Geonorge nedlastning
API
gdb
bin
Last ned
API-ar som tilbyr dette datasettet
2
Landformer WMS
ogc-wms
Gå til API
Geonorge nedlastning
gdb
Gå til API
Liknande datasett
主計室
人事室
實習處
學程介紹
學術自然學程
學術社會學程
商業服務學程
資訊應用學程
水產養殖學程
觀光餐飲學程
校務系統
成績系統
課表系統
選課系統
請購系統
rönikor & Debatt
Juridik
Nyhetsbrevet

---

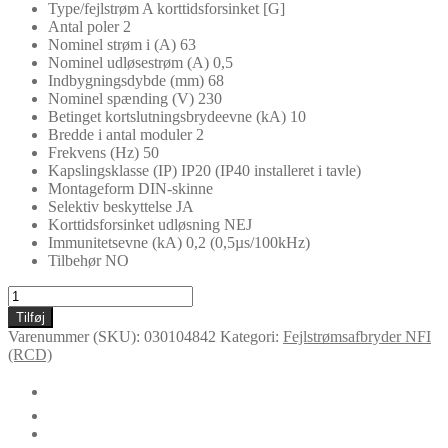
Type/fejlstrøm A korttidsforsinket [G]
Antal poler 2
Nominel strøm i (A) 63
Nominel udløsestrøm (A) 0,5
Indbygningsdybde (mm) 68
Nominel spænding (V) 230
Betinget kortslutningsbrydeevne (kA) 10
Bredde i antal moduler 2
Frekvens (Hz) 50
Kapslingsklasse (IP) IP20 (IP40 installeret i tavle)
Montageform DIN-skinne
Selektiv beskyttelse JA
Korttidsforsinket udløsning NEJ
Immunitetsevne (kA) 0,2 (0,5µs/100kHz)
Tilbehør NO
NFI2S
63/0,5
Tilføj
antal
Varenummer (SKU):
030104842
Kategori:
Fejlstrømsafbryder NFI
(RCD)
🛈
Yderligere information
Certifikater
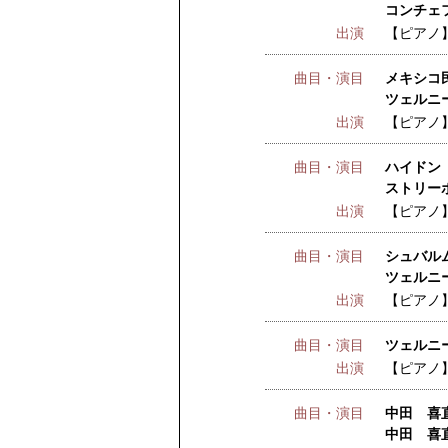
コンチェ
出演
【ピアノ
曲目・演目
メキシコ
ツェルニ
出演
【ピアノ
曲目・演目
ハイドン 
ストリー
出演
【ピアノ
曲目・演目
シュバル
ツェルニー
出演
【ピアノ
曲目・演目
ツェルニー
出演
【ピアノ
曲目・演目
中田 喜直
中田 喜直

§ **WHAT THIS TASK INVOLVES**:
Answer with a single number: how many lines in the data above have the string "Nominel" in them?

§ **REPLY**:
3